## Exercise instructions
Provide the count of lines below that include the word "tethering", without any accompanying remarks.

[Data excerpts]
::::

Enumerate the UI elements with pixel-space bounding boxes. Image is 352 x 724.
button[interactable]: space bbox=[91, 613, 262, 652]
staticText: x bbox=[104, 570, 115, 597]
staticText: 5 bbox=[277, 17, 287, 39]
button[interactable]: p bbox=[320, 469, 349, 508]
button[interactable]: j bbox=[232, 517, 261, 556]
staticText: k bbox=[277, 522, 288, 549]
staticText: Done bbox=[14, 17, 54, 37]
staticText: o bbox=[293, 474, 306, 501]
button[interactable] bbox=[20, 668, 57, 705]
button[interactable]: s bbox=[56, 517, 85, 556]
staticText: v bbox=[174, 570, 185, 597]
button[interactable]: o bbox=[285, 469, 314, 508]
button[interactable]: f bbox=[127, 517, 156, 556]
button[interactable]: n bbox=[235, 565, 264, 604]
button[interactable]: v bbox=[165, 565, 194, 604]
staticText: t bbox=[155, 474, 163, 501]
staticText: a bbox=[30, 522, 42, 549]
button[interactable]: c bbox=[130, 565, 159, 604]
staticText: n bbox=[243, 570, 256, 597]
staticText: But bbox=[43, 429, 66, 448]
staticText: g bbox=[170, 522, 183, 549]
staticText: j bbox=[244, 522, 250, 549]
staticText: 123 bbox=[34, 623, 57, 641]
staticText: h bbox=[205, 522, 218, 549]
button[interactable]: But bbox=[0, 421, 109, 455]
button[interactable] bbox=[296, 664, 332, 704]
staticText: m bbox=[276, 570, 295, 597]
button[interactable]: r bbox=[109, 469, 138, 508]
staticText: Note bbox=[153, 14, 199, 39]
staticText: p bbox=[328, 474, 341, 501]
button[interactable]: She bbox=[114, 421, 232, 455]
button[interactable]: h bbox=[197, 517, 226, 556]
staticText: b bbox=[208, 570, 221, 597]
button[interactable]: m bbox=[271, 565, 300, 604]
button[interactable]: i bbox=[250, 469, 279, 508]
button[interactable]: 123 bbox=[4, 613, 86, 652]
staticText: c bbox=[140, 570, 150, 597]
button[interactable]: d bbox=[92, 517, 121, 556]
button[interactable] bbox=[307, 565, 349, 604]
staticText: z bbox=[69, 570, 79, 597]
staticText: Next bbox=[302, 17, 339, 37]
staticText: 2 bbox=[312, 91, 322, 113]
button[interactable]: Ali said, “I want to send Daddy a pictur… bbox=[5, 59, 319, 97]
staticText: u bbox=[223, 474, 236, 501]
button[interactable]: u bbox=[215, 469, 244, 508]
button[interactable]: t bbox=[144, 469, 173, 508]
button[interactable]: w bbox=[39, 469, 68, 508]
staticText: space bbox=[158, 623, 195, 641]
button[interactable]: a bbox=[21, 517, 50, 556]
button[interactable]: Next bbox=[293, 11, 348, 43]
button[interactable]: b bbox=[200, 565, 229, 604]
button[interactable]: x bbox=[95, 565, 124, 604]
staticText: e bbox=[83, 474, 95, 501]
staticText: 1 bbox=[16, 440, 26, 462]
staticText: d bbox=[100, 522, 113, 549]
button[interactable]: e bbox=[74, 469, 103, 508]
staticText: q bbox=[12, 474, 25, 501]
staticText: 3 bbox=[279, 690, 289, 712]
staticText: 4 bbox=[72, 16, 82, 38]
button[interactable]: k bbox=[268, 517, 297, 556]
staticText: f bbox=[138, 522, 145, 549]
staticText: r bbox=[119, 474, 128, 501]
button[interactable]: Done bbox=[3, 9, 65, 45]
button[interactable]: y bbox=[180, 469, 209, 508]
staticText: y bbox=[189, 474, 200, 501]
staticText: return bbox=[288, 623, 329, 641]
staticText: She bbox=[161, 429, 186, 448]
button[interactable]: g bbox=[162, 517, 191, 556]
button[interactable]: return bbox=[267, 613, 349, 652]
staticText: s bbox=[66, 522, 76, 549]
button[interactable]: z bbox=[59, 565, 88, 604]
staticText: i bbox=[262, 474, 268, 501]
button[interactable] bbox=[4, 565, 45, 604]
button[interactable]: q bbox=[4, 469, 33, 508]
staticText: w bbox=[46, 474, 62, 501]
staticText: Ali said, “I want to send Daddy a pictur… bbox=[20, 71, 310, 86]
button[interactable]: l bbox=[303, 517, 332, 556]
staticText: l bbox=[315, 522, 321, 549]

::::

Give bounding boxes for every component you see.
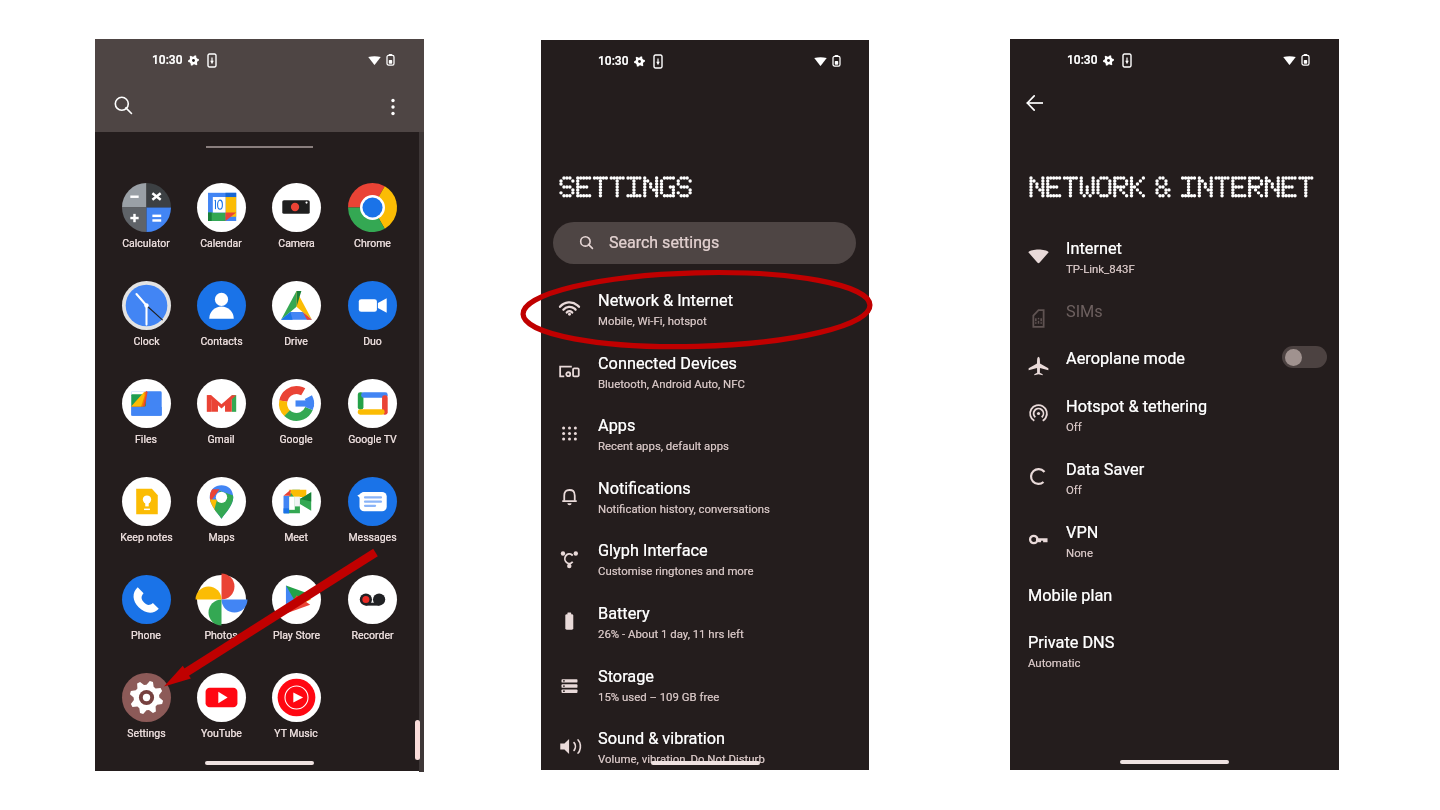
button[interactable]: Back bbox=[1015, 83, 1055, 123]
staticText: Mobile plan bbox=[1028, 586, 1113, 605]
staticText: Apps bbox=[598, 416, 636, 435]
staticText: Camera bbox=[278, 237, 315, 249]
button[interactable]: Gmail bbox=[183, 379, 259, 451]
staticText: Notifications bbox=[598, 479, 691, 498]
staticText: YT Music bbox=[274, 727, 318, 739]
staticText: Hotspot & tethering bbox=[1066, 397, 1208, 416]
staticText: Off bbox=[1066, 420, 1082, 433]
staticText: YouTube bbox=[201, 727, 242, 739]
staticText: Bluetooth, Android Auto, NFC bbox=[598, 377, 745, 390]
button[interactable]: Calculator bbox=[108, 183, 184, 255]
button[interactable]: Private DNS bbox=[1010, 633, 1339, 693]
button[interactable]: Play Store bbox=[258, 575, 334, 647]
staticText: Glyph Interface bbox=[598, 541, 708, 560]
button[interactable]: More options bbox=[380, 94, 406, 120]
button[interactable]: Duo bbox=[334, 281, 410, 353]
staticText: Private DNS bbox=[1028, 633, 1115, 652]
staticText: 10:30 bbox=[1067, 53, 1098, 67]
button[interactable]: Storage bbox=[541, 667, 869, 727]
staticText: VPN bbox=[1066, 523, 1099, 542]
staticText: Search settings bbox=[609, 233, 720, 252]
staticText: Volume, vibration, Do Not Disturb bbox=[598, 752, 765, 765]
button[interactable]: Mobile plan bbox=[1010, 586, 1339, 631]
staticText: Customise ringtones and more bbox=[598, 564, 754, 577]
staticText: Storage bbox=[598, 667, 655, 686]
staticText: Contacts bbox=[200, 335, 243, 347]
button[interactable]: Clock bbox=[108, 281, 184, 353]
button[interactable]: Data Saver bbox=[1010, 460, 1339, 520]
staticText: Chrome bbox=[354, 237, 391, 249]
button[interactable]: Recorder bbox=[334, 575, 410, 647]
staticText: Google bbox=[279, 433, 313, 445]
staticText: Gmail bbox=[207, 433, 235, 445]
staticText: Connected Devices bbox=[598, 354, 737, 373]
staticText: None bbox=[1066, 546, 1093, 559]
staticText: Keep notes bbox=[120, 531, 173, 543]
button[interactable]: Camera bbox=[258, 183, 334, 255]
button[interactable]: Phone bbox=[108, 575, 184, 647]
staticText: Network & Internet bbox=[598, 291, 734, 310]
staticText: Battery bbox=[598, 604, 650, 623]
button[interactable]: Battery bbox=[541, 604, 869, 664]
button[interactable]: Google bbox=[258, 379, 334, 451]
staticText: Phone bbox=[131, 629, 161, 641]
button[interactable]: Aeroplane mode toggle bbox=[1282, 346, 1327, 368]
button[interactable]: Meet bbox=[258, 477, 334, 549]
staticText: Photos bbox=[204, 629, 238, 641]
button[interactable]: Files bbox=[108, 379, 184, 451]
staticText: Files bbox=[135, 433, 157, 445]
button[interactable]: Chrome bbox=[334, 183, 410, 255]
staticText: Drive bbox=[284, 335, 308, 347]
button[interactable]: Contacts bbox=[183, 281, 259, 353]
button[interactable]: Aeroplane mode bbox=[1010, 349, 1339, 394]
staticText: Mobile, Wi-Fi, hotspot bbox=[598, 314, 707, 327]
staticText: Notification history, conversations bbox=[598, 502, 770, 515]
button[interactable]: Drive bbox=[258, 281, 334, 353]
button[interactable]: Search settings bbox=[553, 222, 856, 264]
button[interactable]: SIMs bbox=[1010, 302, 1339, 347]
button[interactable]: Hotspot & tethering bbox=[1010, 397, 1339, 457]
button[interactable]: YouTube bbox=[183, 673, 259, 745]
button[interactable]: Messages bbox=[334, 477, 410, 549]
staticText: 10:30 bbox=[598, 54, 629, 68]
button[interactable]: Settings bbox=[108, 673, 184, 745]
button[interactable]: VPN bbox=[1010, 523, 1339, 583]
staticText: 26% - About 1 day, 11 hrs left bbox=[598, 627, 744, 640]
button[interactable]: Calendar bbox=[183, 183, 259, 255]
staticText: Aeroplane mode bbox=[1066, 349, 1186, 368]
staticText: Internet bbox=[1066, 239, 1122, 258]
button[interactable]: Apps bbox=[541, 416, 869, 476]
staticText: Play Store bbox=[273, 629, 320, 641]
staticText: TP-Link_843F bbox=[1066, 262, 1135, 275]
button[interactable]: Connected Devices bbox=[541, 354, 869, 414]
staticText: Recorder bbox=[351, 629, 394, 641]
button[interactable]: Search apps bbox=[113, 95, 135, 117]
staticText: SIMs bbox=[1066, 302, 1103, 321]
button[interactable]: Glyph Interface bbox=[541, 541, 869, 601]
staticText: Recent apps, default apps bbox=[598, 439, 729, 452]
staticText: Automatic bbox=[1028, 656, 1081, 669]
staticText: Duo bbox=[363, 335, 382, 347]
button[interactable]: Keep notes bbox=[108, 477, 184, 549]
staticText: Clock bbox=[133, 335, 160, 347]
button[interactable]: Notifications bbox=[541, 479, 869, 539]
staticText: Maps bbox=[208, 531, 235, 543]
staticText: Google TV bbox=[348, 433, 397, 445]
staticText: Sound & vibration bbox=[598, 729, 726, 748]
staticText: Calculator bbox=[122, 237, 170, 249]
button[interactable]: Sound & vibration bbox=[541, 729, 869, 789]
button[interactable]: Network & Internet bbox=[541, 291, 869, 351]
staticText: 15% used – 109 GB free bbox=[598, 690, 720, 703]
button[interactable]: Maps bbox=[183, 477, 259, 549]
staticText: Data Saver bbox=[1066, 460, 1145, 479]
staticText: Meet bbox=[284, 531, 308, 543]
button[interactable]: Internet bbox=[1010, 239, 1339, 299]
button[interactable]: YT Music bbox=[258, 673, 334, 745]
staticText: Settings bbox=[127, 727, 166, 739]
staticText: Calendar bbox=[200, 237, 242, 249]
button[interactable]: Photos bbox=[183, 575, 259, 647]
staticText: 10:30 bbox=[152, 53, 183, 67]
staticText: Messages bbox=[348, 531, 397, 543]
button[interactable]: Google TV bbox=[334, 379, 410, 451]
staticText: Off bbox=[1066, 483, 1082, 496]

::::

## Answer to the problem
2